The most important statement made in this article is the heading of the final paragraph: "How establishment Republicans are trying to survive Tea Party challenges." This is the most telling data point of the whole piece. It clues us in to the reality of the situation: the Supreme Court's decision doesn't affect the Rep-Dem stranglehold on political posturing. The writer indicated that there will be a short-term benefit to Reps but that it would only be short, really short.

So in the least pontificated "paragraph" of the article do we find an exquisite exposition of the incredible implications? No. It reads almost as if the article was truncated. It ends abruptly.

So in the spirit of charitable free-lance, allow me to finish the article which was just starting to get good before it got gone.

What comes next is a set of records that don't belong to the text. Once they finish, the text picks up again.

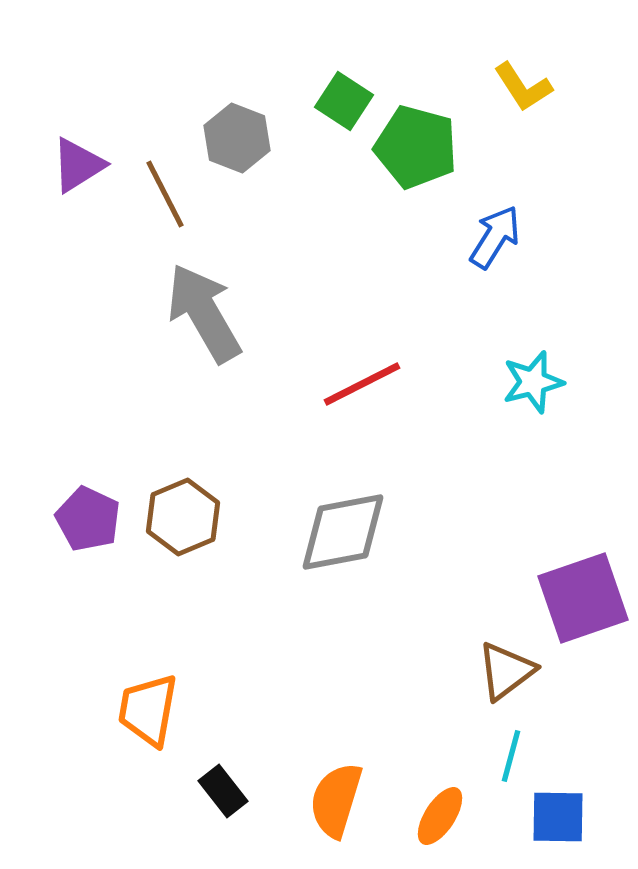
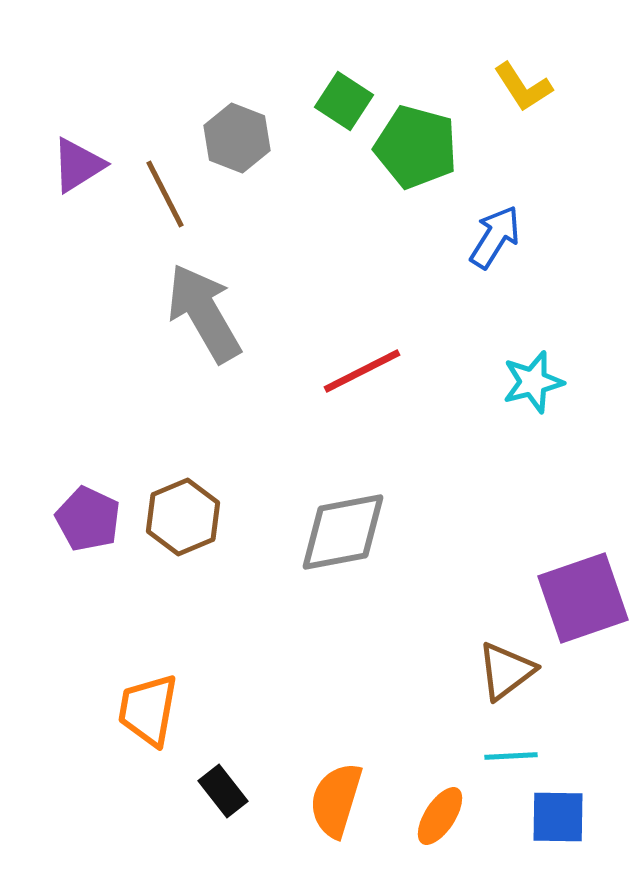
red line: moved 13 px up
cyan line: rotated 72 degrees clockwise
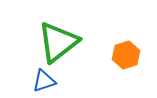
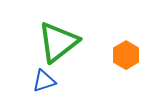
orange hexagon: rotated 12 degrees counterclockwise
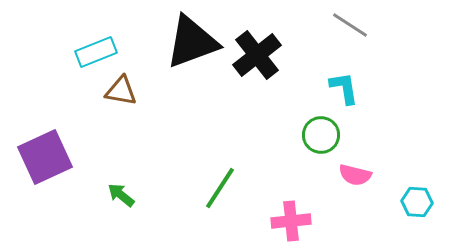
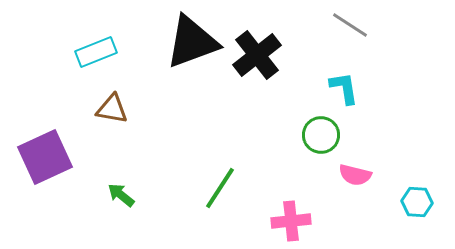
brown triangle: moved 9 px left, 18 px down
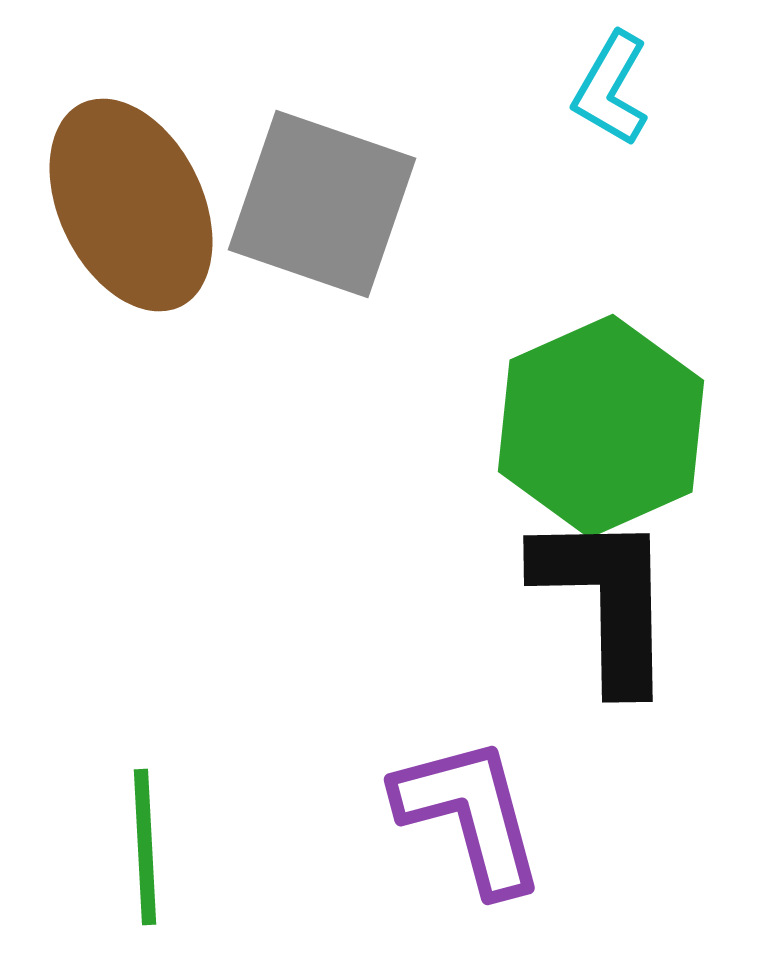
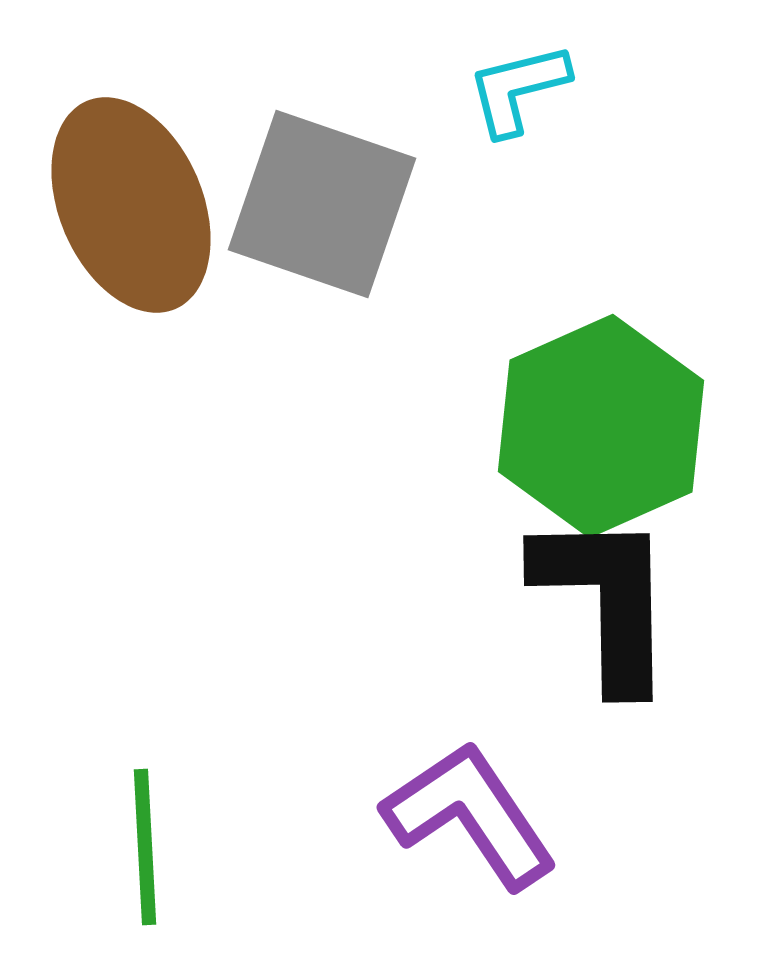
cyan L-shape: moved 93 px left; rotated 46 degrees clockwise
brown ellipse: rotated 3 degrees clockwise
purple L-shape: rotated 19 degrees counterclockwise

How establishment Republicans are trying to survive Tea Party challenges

Turning to Senate contests, we’re seeing examples of how establishment Republicans are trying to survive Tea Party challenges. In North Carolina, American Crossroads is airing a TV ad for establishment GOPer Tom Tillis highlighting his work for voter ID laws. And in Mississippi, Thad Cochran is using guns and abortion as way to strengthen his conservative bona fides.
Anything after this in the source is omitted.